Boutou fait de grands et rapides progrès, commence à écrire calcule en français aussi bien qu’en malgache. Comme je résiste rarement au désir qu’il m’exprime dans ma langue, il sait mettre gentiment ma faiblesse à profit ; cela lui vaut des billes, des balles, des gâteaux de riz et des oranges. Monpera Bauzac, pourtant plus sévère que moi, s’est montré, lors du dernier examen, très satisfait de son catéchumène.

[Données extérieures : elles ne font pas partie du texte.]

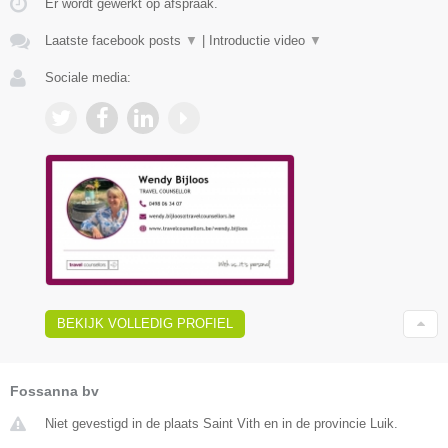
Er wordt gewerkt op afspraak.
Laatste facebook posts
▼
|
Introductie video
▼
Sociale media:
BEKIJK VOLLEDIG PROFIEL
Fossanna bv
Niet gevestigd in de plaats Saint Vith en in de provincie Luik.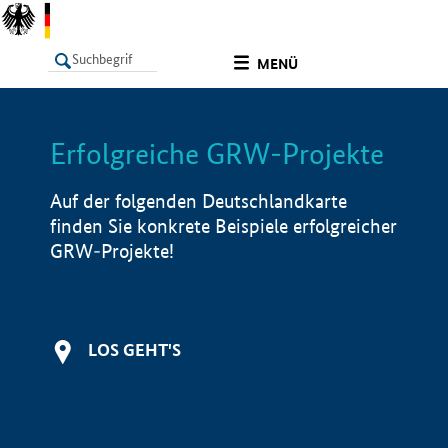
undefined
MENÜ
Erfolgreiche GRW-Projekte
LISTE
Filter
Info
Auf der folgenden Deutschlandkarte
finden Sie konkrete Beispiele erfolgreicher
GRW-Projekte!
LOS GEHT'S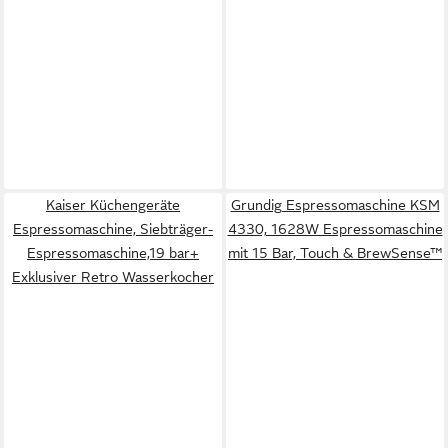
Kaiser Küchengeräte
Grundig Espressomaschine KSM
Espressomaschine, Siebträger-
4330, 1628W Espressomaschine
Espressomaschine,19 bar+
mit 15 Bar, Touch & BrewSense™
Exklusiver Retro Wasserkocher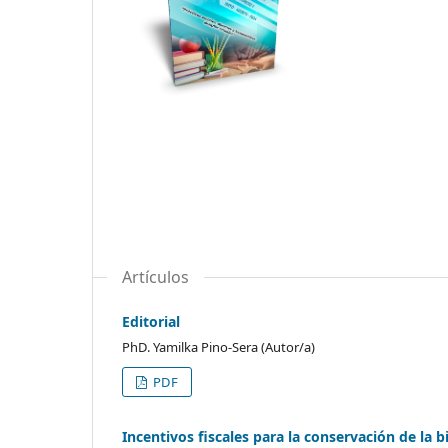
Artículos
Editorial
PhD. Yamilka Pino-Sera (Autor/a)
PDF
Incentivos fiscales para la conservación de la 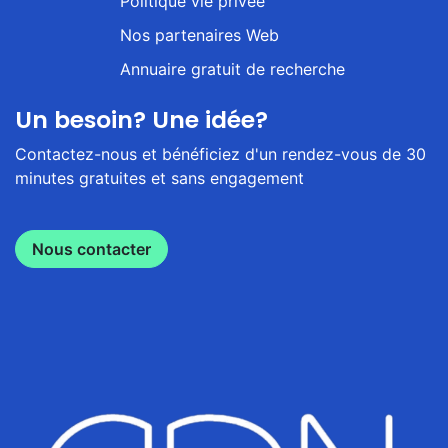
Politique vie privée
Nos partenaires Web
Annuaire gratuit de recherche
Un besoin? Une idée?
Contactez-nous et bénéficiez d'un rendez-vous de 30
minutes gratuites et sans engagement
Nous contacter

L’écolier de la troisième classe a glorieusement passé dans la seconde, au milieu de grands garçons.

Son nouveau maître, ancien élève du collège d’Ambouhipou, se nomme Pierre Rakoutoumalala... ce Hova matin brigue ma faveur et mes subsides... Voilà pourquoi, dans l’intention de me ménager des surprises, il enrichit de mots nouveaux le vocabulaire français de mon fils adoptif... Je forme néanmoins le projet d’enlever l’enfant à cette sollicitude intéressée, et je préfère à ce pédagogue indigène mes compatriotes, les Frères de la Doctrine chrétienne...

Boutou ne partage pas mon sentiment : l’école des Frères est éloignée de ma maison... le régime de l’internat est bien dur...

— Vous êtes mon père et ma mère, et ferez de moi tout ce qu’il vous plaira. Mais si je vais à la classe qui dort, je serai triste et pleurerai beaucoup de ne plus voir mon vazaha chaque jour.

— Je quitterai prochainement ton pays, mon enfant; tu dois t’accoutumer à ne plus me voir.

— Jamais je ne m’y accoutumerai... Quand il n’y aura plus de vazaha, il n’y aura plus de Boutou.

— As-tu donc envie de me suivre de l’autre côté de la mer?

— Je voudrais aller partout où vous irez... Je n’ai pas peur de la mer. Il y a, sur le bateau, des cuisines où le riz bout, des salles où l’on mange, des lits où l’on dort... Mais pour gagner Tamatave, il faut marcher sept jours à l’Est, puis au Nord, et je suis trop petit, je ne pourrais pas vous suivre...

— Je te mettrais dans un panier, je te donnerais deux porteurs.